Carnes would rebound slightly: she made the top 20 of the pop singles chart twice more, with ‘84’s love triangle single “What About Me?” with Rogers (again!) and James Ingram, and bizarrely with ‘85’s “Crazy in the Night (Barking at Airplanes),” a very bad, very mid-’80s single with a Waddy Wachtel guitar solo that feels grafted in from someone else’s record. Both peaked at #15; I can only presume that the latter’s chart peak was thanks to plenty of good old-fashioned wheel-greasing payola. And in ‘84 she charted with another collaboration, the #8 AC/#51 pop Barbra Streisand duet “Make No Mistake, He’s Mine,” a record produced with a heavy, florid hand by Carnes and Bill Cuomo. (In 1987, the song, penned by Carnes, got the version it deserved, a gender-flipped take by Rogers and Ronnie Milsap that topped the country chart and won a Grammy.)

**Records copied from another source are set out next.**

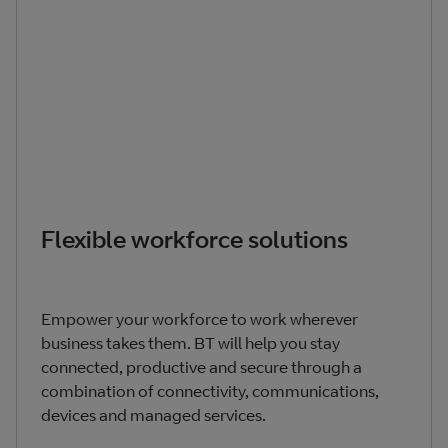
Flexible workforce solutions
Empower your workforce to work wherever
business takes them. BT will help you stay
connected, productive and secure through a
combination of connectivity, communications,
devices and managed services.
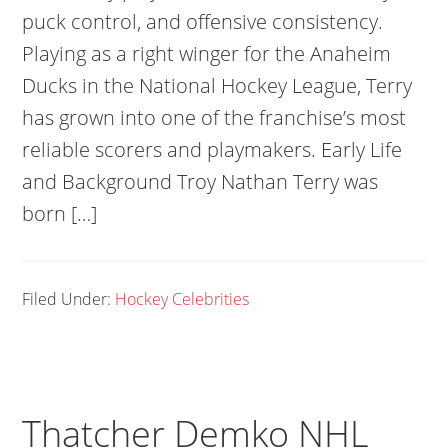
puck control, and offensive consistency.
Playing as a right winger for the Anaheim
Ducks in the National Hockey League, Terry
has grown into one of the franchise’s most
reliable scorers and playmakers. Early Life
and Background Troy Nathan Terry was
born […]
Filed Under:
Hockey Celebrities
Thatcher Demko NHL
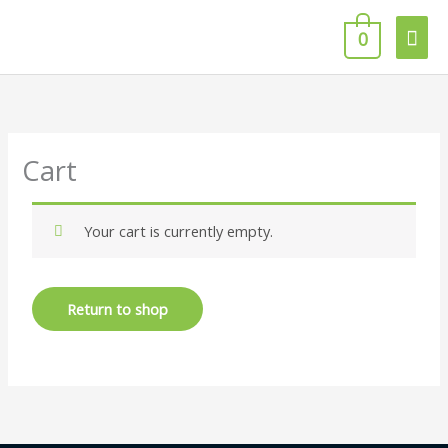
Skip
Mai
to
0
content
Men
Cart
Your cart is currently empty.
Return to shop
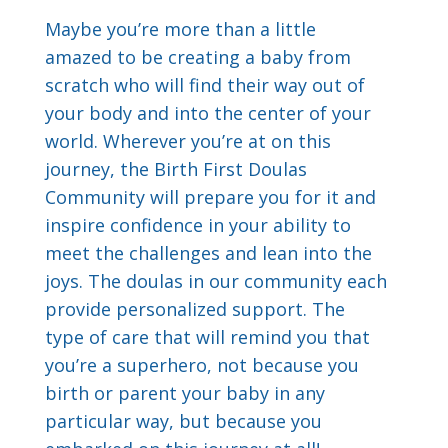
Maybe you’re more than a little
amazed to be creating a baby from
scratch who will find their way out of
your body and into the center of your
world. Wherever you’re at on this
journey, the Birth First Doulas
Community will prepare you for it and
inspire confidence in your ability to
meet the challenges and lean into the
joys. The doulas in our community each
provide personalized support. The
type of care that will remind you that
you’re a superhero, not because you
birth or parent your baby in any
particular way, but because you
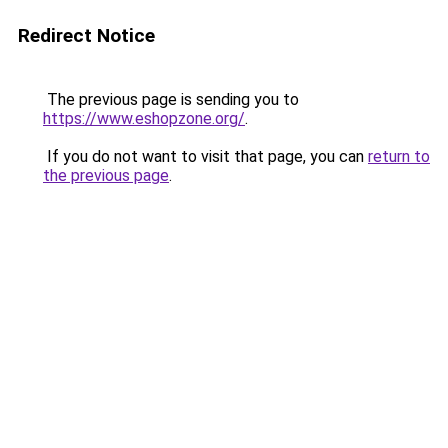
Redirect Notice
The previous page is sending you to
https://www.eshopzone.org/
.
If you do not want to visit that page, you can
return to
the previous page
.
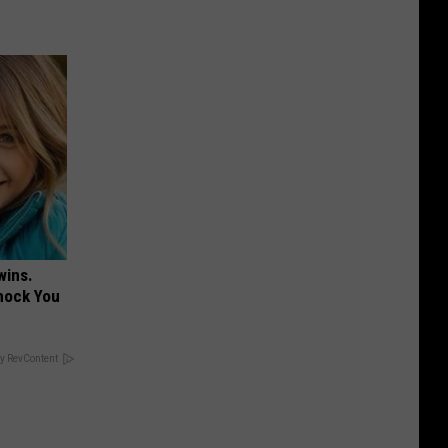
wins.
hock You
y RevContent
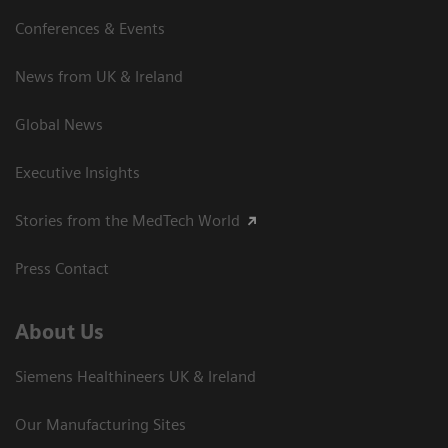
Conferences & Events
News from UK & Ireland
Global News
Executive Insights
Stories from the MedTech World
Press Contact
About Us
Siemens Healthineers UK & Ireland
Our Manufacturing Sites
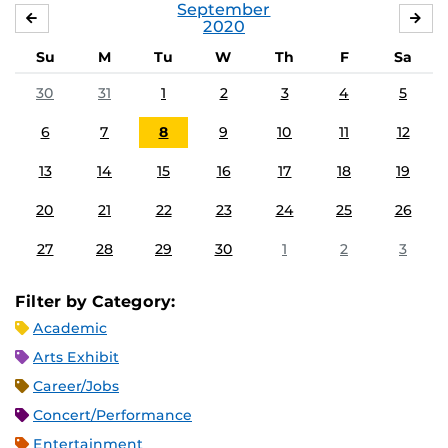
September
AUGUST
OC
2020
Su
M
Tu
W
Th
F
Sa
30
31
1
2
3
4
5
6
7
8
9
10
11
12
13
14
15
16
17
18
19
20
21
22
23
24
25
26
27
28
29
30
1
2
3
Filter by Category:
Academic
Arts Exhibit
Career/Jobs
Concert/Performance
Entertainment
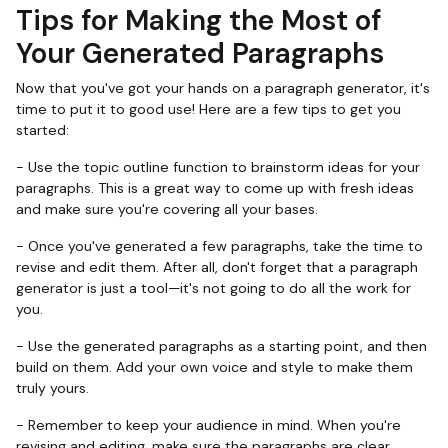
Tips for Making the Most of
Your Generated Paragraphs
Now that you've got your hands on a paragraph generator, it's
time to put it to good use! Here are a few tips to get you
started:
- Use the topic outline function to brainstorm ideas for your
paragraphs. This is a great way to come up with fresh ideas
and make sure you're covering all your bases.
- Once you've generated a few paragraphs, take the time to
revise and edit them. After all, don't forget that a paragraph
generator is just a tool—it's not going to do all the work for
you.
- Use the generated paragraphs as a starting point, and then
build on them. Add your own voice and style to make them
truly yours.
- Remember to keep your audience in mind. When you're
revising and editing, make sure the paragraphs are clear,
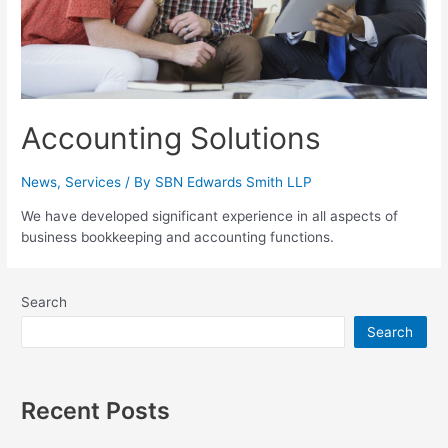
Accounting Solutions
News
,
Services
/ By
SBN Edwards Smith LLP
We have developed significant experience in all aspects of
business bookkeeping and accounting functions.
Search
Search
Recent Posts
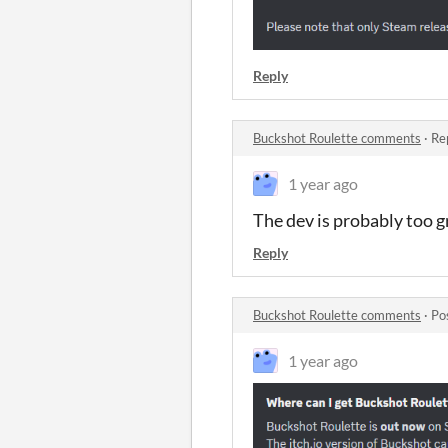
Reply
Buckshot Roulette comments
·
Re
1 year ago
The dev is probably too gr
Reply
Buckshot Roulette comments
·
Po
1 year ago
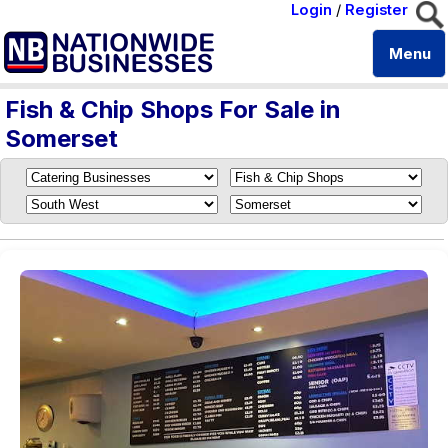
Login
/
Register
Menu
Fish & Chip Shops For Sale in
Somerset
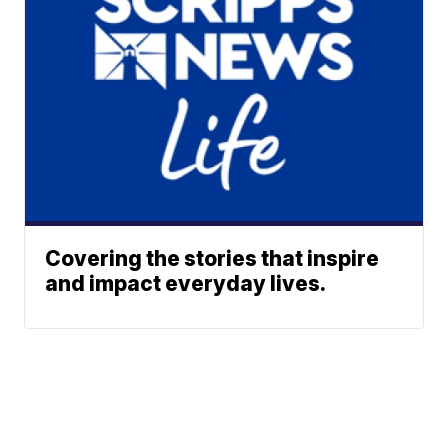
Covering the stories that inspire
and impact everyday lives.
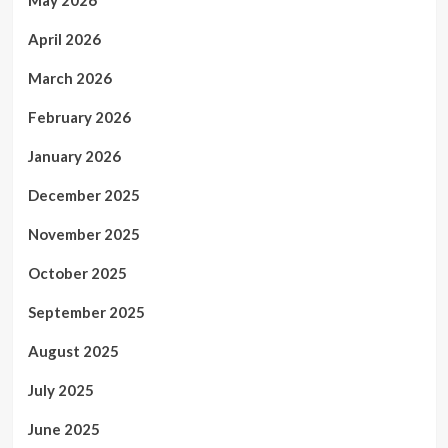
April 2026
March 2026
February 2026
January 2026
December 2025
November 2025
October 2025
September 2025
August 2025
July 2025
June 2025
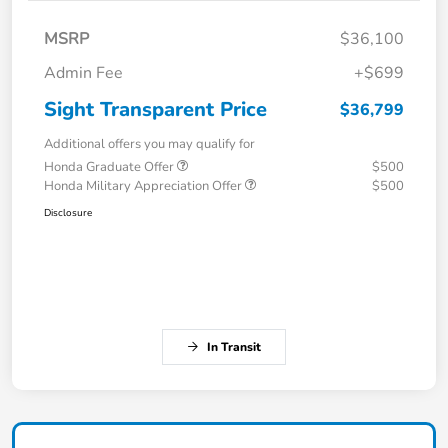
MSRP
$36,100
Admin Fee
+$699
Sight Transparent Price
$36,799
Additional offers you may qualify for
Honda Graduate Offer
$500
Honda Military Appreciation Offer
$500
Disclosure
In Transit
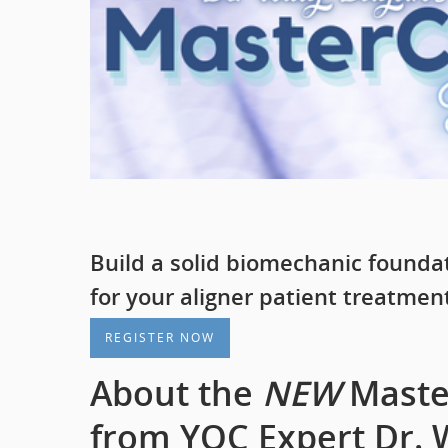
Build a solid biomechanic founda
for your aligner patient treatmen
REGISTER NOW
About the
NEW
Master
from YOC Expert Dr. W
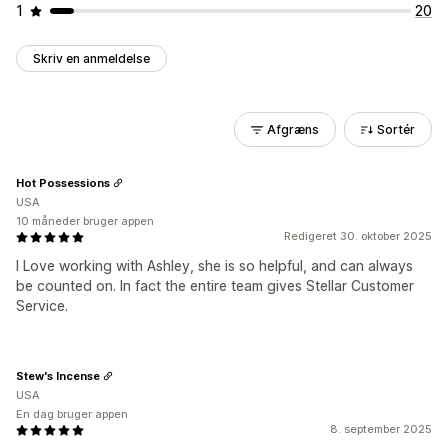
1
20
Skriv en anmeldelse
Afgræns
Sortér
Hot Possessions
USA
10 måneder bruger appen
Redigeret 30. oktober 2025
I Love working with Ashley, she is so helpful, and can always
be counted on. In fact the entire team gives Stellar Customer
Service.
Stew's Incense
USA
En dag bruger appen
8. september 2025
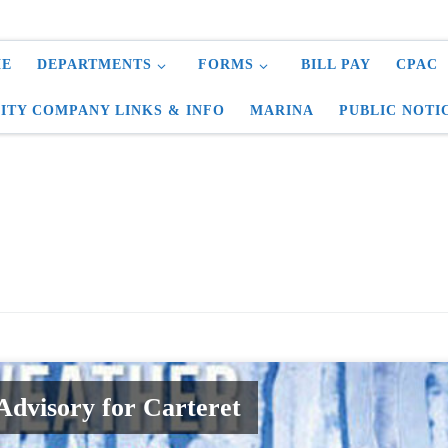
E
DEPARTMENTS
FORMS
BILL PAY
CPAC
LITY COMPANY LINKS & INFO
MARINA
PUBLIC NOTI
dvisory for Carteret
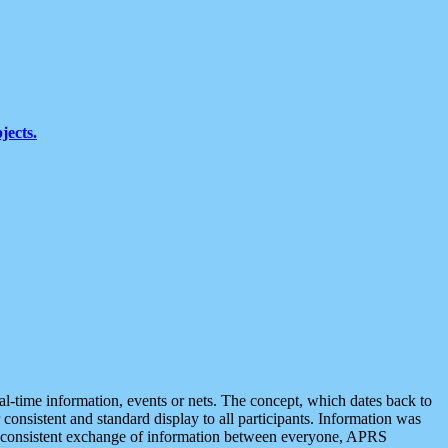
jects.
eal-time information, events or nets. The concept, which dates back to
r consistent and standard display to all participants. Information was
 is consistent exchange of information between everyone, APRS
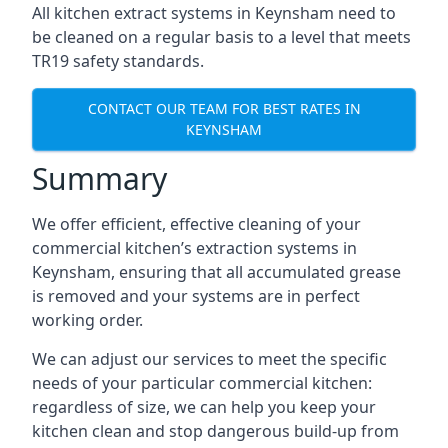
All kitchen extract systems in Keynsham need to
be cleaned on a regular basis to a level that meets
TR19 safety standards.
CONTACT OUR TEAM FOR BEST RATES IN
KEYNSHAM
Summary
We offer efficient, effective cleaning of your
commercial kitchen’s extraction systems in
Keynsham, ensuring that all accumulated grease
is removed and your systems are in perfect
working order.
We can adjust our services to meet the specific
needs of your particular commercial kitchen:
regardless of size, we can help you keep your
kitchen clean and stop dangerous build-up from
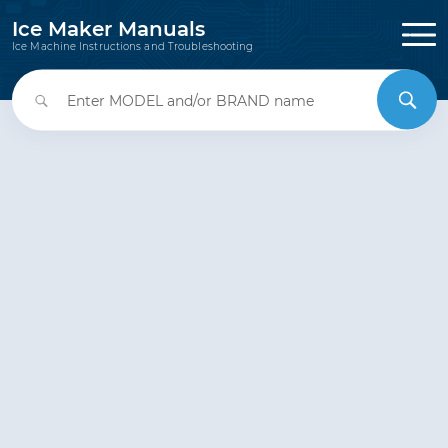
Ice Maker Manuals
Ice Machine Instructions and Troubleshooting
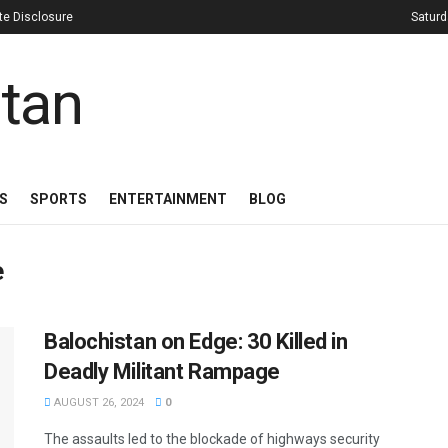
iate Disclosure
Saturd
S
SPORTS
ENTERTAINMENT
BLOG
e
Balochistan on Edge: 30 Killed in
Deadly Militant Rampage
AUGUST 26, 2024
0
The assaults led to the blockade of highways security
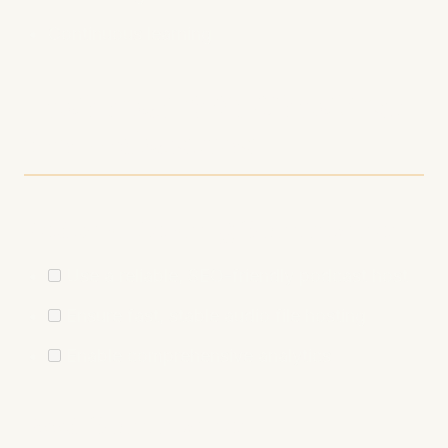
Continuous learning
Technical SEO Checklist
for Podcasters
Podcast Hosting Optimization
Use a reliable, SEO-friendly podcast host
Ensure fast, stable audio file hosting
Enable comprehensive analytics
Feed Optimization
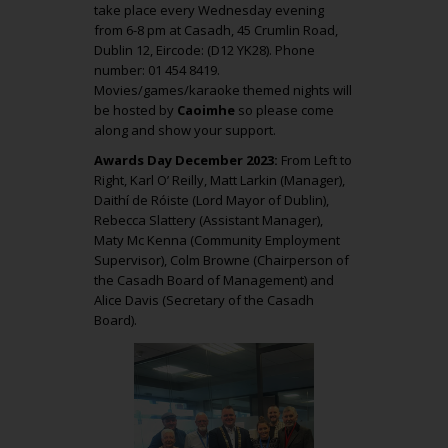
take place every Wednesday evening
from 6-8 pm at Casadh, 45 Crumlin Road,
Dublin 12, Eircode: (D12 YK28). Phone
number: 01 454 8419.
Movies/games/karaoke themed nights will
be hosted by
Caoimhe
so please come
along and show your support.
Awards Day December 2023:
From Left to
Right, Karl O’ Reilly, Matt Larkin (Manager),
Daithí de Róiste (Lord Mayor of Dublin),
Rebecca Slattery (Assistant Manager),
Maty Mc Kenna (Community Employment
Supervisor), Colm Browne (Chairperson of
the Casadh Board of Management) and
Alice Davis (Secretary of the Casadh
Board).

I wish Carnes had been better able to capitalize on having a hit so monstrous as “Bette Davis Eyes” — but maybe there’s no way to do so, unless you’re on a different artistic level entirely. And her label clearly supported her follow-up (ill-conceived as it may have been commercially), so perhaps nobody’s to blame here. I heartily recommend you give Voyeur a(n inevitably first) listen, though, because it’s a true buried gem.
Great write-up. It's indeed strange that she never was able to build on the success of Bette Davis Eyes & Mistaken Identity.
I need to check out more of her stuff as I really only know “Bette Davis Eyes” and (of course) the Streisand duet.
And welcome back! It’s good to see you!